The interior is almost done as well, just needs a few touch-ups and some final touches here and there.
So … where do things with Embrace The Chaos stand now?
The whole point of the trip was to visit few other cities to see if I’m ready to leave Los Angeles and move somewhere else. But with everything shut down, that limited the possibilities.
I was considering traveling around California for a month but when I get back, I’ll be in the same situation I am now – nowhere to live and not enough money to find a place.

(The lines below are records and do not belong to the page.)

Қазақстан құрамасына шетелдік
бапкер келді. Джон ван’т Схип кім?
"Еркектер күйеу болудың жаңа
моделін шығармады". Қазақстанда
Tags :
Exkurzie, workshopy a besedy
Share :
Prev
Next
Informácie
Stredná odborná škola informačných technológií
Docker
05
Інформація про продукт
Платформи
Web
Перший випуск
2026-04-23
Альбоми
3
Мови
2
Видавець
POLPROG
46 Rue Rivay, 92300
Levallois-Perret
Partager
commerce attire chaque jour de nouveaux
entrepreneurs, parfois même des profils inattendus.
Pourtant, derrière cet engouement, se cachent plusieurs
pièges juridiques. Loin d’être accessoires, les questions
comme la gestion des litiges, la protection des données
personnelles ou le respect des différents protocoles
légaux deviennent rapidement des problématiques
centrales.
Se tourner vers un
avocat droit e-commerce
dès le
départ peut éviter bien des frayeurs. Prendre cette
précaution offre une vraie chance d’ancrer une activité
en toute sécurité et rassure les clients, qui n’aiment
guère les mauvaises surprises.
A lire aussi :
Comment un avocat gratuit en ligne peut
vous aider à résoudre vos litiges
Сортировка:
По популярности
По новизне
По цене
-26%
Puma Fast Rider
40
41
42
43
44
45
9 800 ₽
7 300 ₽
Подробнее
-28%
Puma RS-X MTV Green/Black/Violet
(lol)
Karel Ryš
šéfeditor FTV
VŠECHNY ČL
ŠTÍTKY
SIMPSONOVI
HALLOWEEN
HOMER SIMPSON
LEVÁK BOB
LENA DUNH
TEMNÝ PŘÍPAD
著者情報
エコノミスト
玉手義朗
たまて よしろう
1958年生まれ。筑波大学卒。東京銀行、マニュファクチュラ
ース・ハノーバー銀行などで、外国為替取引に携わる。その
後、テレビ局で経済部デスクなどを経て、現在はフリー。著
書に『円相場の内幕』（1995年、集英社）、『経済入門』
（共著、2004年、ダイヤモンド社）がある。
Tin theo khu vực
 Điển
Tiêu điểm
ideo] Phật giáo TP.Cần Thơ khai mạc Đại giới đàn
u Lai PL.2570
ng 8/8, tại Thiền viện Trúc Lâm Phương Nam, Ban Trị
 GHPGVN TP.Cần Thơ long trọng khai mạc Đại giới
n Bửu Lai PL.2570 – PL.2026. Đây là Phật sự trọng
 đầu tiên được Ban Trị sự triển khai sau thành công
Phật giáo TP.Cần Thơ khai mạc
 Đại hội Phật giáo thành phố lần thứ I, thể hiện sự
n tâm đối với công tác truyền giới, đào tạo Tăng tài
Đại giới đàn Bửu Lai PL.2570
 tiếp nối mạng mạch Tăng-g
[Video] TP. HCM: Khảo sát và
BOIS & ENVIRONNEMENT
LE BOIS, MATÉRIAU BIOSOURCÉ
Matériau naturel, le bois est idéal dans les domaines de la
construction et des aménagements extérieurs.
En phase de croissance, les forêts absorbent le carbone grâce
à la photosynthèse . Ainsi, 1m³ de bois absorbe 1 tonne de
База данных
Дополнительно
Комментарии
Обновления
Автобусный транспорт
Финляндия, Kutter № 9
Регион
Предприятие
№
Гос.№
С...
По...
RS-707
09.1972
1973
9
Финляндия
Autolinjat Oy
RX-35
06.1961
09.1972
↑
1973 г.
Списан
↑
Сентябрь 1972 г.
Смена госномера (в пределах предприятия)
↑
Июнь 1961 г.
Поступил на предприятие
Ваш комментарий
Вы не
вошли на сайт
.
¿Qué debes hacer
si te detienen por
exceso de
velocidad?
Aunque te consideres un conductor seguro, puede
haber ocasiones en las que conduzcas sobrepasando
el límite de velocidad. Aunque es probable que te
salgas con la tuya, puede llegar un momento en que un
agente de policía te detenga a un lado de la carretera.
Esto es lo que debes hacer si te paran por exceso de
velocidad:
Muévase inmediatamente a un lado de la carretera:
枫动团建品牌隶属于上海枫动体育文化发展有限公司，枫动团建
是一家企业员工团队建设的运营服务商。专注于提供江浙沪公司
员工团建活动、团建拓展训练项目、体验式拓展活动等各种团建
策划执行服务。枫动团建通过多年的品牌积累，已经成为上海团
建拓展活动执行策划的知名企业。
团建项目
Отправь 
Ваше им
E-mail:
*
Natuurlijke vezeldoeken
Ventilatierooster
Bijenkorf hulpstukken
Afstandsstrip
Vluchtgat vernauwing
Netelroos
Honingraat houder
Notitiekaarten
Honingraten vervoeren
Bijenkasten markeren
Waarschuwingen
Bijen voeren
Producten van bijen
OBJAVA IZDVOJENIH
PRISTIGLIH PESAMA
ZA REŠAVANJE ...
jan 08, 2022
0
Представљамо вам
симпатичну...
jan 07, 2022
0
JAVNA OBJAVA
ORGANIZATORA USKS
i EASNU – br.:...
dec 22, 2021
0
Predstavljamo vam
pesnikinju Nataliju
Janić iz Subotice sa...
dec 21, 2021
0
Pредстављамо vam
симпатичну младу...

I could couch-surf or driveway surf in the trailer.
But it’s hitting me more and more lately.
I want a home. I want somewhere that is mine. I love my roomies and their generosity through all of this has saved my life. But I’m tired of living on an air mattress (over a year of that) and of living out of boxes and never being able to find anything.
So instead of just traveling around California, I thought I’d go to Austin for a couple of weeks and maybe ramble around a bit on the way.
Still wouldn’t solve the home problem but maybe I could find somewhere when I got back to LA that I could sublet or something until end of March and then I could get out on the official Embrace The Chaos tour.
Then I did the thing I always do – I went to Craigslist. But I went to the one in Austin, looking to see if I could find a place for a month or so. That way, I wouldn’t have to live in the trailer for that length of time.
What I found was the apartment I’ve been searching for since I got back from China.
It’s a one bedroom, one bath in north Austin. It’s a garage apartment so very private. Fully furnished. Housekeeper. It has a small yard even. The neighborhood is all tree-lined and gorgeous. It allows pets. I can even park the trailer there.
It’s so perfect. I reached out to see if it would be available mid-July for a month. It was a bit higher than I wanted to pay – $850 a month. But the more I thought about it, the more I knew this was a great price for a place of my own.
So … I jumped.
I have secured the apartment from mid-July through mid-September right now and let them know I would like to stay through March. I figured it’s sort of a sabbatical for me – after a couple of years of being unsettled, this would give me eight months of a place of my own to just regroup, create and just get back my mojo. I’ll be leaving LA on July 6th to take a week or so to get to Austin.
If all goes well, I’ll head out on the tour next April from Austin and do everything I had wanted to do. If not, I’ll leap over the bridge when I get to it. I can still run to LA if I want to. I also have friends in New Orleans, so I can swing down there to say hi. I’ll have the trailer so I can hit conventions and shows from Austin, if things open back up.
It’ll be sad to leave Los Angeles but, honestly, there isn’t much here for me anymore. I have a handful of good friends, who I will miss, but I don’t feel connected here anymore. I don’t have a regular job, my classes are all online now because of COVID, and I don’t have a huge community to connect with. I’m alone a lot – not self-pity, just honesty. So I can be alone in Austin in my own place.
So the adventure continues, though it doesn’t look like I thought it would. We’ll see where I am in three or four months. Hoping still in the little haven in Austin, but I know my life tends to switch up with no notice.